_What you should do_
Pictures should be omitted; restate word for word the lines from the one holding "750 TL ve üzeri alışverişlerinizde" through the last line of the entries below.

_Saved data entries_
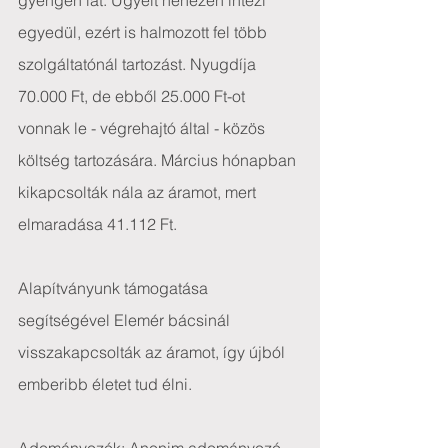
gyengén lát. Ügyeit nehezen intézi 
egyedül, ezért is halmozott fel több 
szolgáltatónál tartozást. Nyugdíja 
70.000 Ft, de ebből 25.000 Ft-ot 
vonnak le - végrehajtó által - közös 
költség tartozására. Március hónapban 
kikapcsolták nála az áramot, mert 
elmaradása 41.112 Ft.
Alapítványunk támogatása 
segítségével Elemér bácsinál 
visszakapcsolták az áramot, így újból 
emberibb életet tud élni.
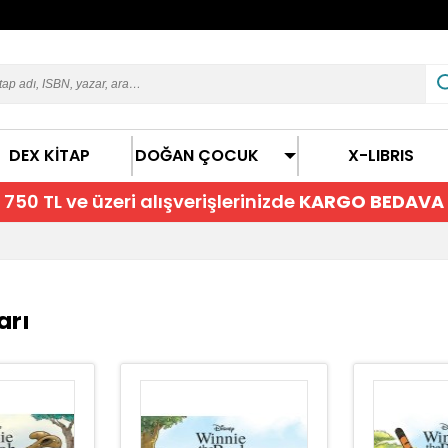
DEX KİTAP
DOĞAN ÇOCUK
X-LIBRIS
750 TL ve üzeri alışverişlerinizde
KARGO BEDAVA
arı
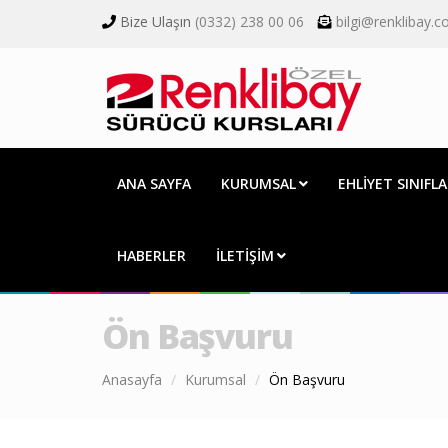
Bize Ulaşın
(0332) 238 00 06
bilgi@renklibay.
ANA SAYFA
KURUMSAL
EHLİYET SINIFLA
HABERLER
İLETİŞİM
Ön Başvuru
Anasayfa
Kurumsal
Ön Başvuru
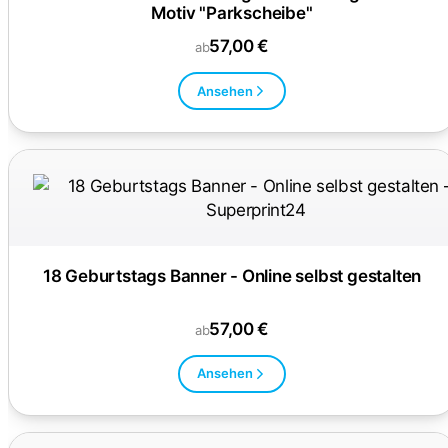
Motiv "Parkscheibe"
57,00 €
ab
Ansehen
18 Geburtstags Banner - Online selbst gestalten
57,00 €
ab
Ansehen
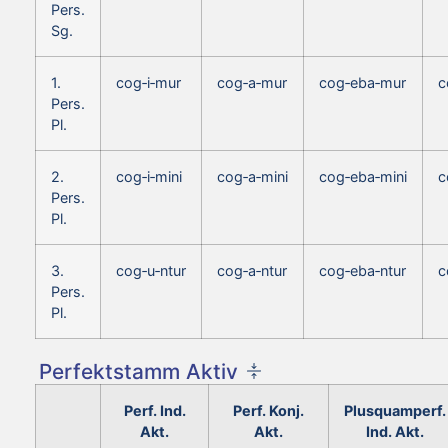
Pers.
Sg.
1.
cog‑i‑mur
cog‑a‑mur
cog‑eba‑mur
c
Pers.
Pl.
2.
cog‑i‑mini
cog‑a‑mini
cog‑eba‑mini
c
Pers.
Pl.
3.
cog‑u‑ntur
cog‑a‑ntur
cog‑eba‑ntur
c
Pers.
Pl.
Perfektstamm Aktiv
Perf. Ind.
Perf. Konj.
Plusquamperf.
Akt.
Akt.
Ind. Akt.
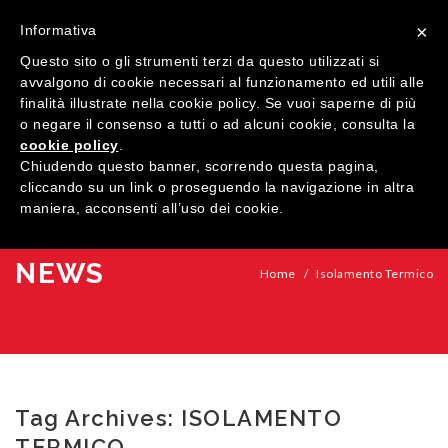
×
Informativa
Questo sito o gli strumenti terzi da questo utilizzati si
avvalgono di cookie necessari al funzionamento ed utili alle
finalità illustrate nella cookie policy. Se vuoi saperne di più
o negare il consenso a tutti o ad alcuni cookie, consulta la
cookie policy
.
MENU
Chiudendo questo banner, scorrendo questa pagina,
cliccando su un link o proseguendo la navigazione in altra
maniera, acconsenti all’uso dei cookie.
HOME
AZIENDA
NEWS
Home
/
Isolamento Termico
QUALITÀ
PRODOTTI
SHOWROOM
Finestre
Tag Archives:
ISOLAMENTO
ARREDI SU MISURA
Porte
Legno
TERMICO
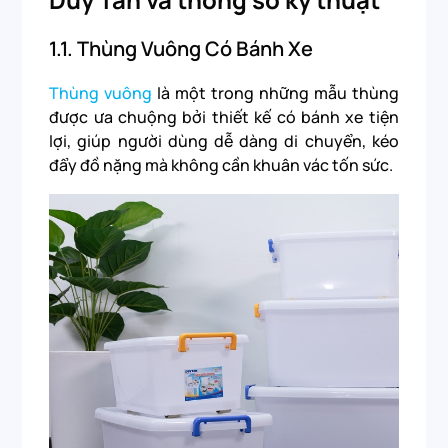
1.1. Thùng Vuông Có Bánh Xe
Thùng vuông
là một trong những mẫu thùng
được ưa chuộng bởi thiết kế có bánh xe tiện
lợi, giúp người dùng dễ dàng di chuyển, kéo
đẩy đồ nặng mà không cần khuân vác tốn sức.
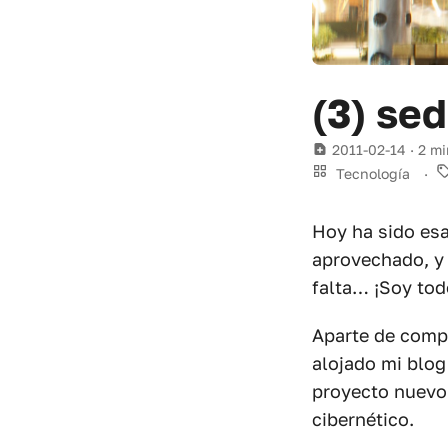
(3) sed
2011-02-14
· 2 mi
Tecnología
·
Hoy ha sido esa
aprovechado, y
falta… ¡Soy tod
Aparte de compr
alojado mi blog
proyecto nuevo,
cibernético.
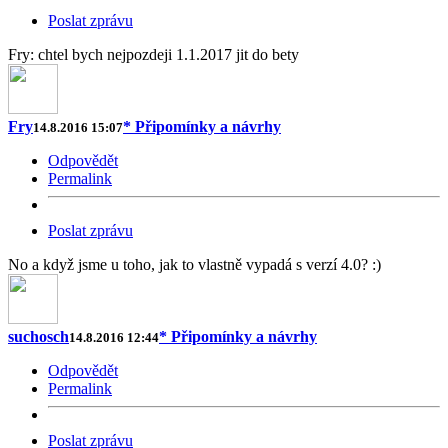
Poslat zprávu
Fry: chtel bych nejpozdeji 1.1.2017 jit do bety
Fry
* Připomínky a návrhy
14.8.2016 15:07
Odpovědět
Permalink
Poslat zprávu
No a když jsme u toho, jak to vlastně vypadá s verzí 4.0? :)
suchosch
* Připomínky a návrhy
14.8.2016 12:44
Odpovědět
Permalink
Poslat zprávu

_Solution for this exercise_
750 TL ve üzeri alışverişlerinizde
KARGO BEDAVA
arı
Bize Ulaşın
(0332) 238 00 06
bilgi@renklibay.
ANA SAYFA
KURUMSAL
EHLİYET SINIFLA
HABERLER
İLETİŞİM
Ön Başvuru
Anasayfa
Kurumsal
Ön Başvuru
Motiv "Parkscheibe"
57,00 €
ab
Ansehen
18 Geburtstags Banner - Online selbst gestalten
57,00 €
ab
Ansehen
Pers.
Sg.
1.
cog‑i‑mur
cog‑a‑mur
cog‑eba‑mur
c
Pers.
Pl.
2.
cog‑i‑mini
cog‑a‑mini
cog‑eba‑mini
c
Pers.
Pl.
3.
cog‑u‑ntur
cog‑a‑ntur
cog‑eba‑ntur
c
Pers.
Pl.
Perfektstamm Aktiv
Perf. Ind.
Perf. Konj.
Plusquamperf.
Akt.
Akt.
Ind. Akt.
×
Informativa
Questo sito o gli strumenti terzi da questo utilizzati si
avvalgono di cookie necessari al funzionamento ed utili alle
finalità illustrate nella cookie policy. Se vuoi saperne di più
o negare il consenso a tutti o ad alcuni cookie, consulta la
cookie policy
.
MENU
Chiudendo questo banner, scorrendo questa pagina,
cliccando su un link o proseguendo la navigazione in altra
maniera, acconsenti all’uso dei cookie.
HOME
AZIENDA
NEWS
Home
/
Isolamento Termico
QUALITÀ
PRODOTTI
SHOWROOM
Finestre
Tag Archives:
ISOLAMENTO
ARREDI SU MISURA
Porte
Legno
TERMICO
1.1. Thùng Vuông Có Bánh Xe
Thùng vuông
là một trong những mẫu thùng
được ưa chuộng bởi thiết kế có bánh xe tiện
lợi, giúp người dùng dễ dàng di chuyển, kéo
đẩy đồ nặng mà không cần khuân vác tốn sức.
(3) sed
2011-02-14
· 2 mi
Tecnología
·
Hoy ha sido esa
aprovechado, y
falta… ¡Soy tod
Aparte de compr
alojado mi blog
proyecto nuevo,
cibernético.
Poslat zprávu
Fry: chtel bych nejpozdeji 1.1.2017 jit do bety
Fry
* Připomínky a návrhy
14.8.2016 15:07
Odpovědět
Permalink
Poslat zprávu
No a když jsme u toho, jak to vlastně vypadá s verzí 4.0? :)
suchosch
* Připomínky a návrhy
14.8.2016 12:44
Odpovědět
Permalink
Poslat zprávu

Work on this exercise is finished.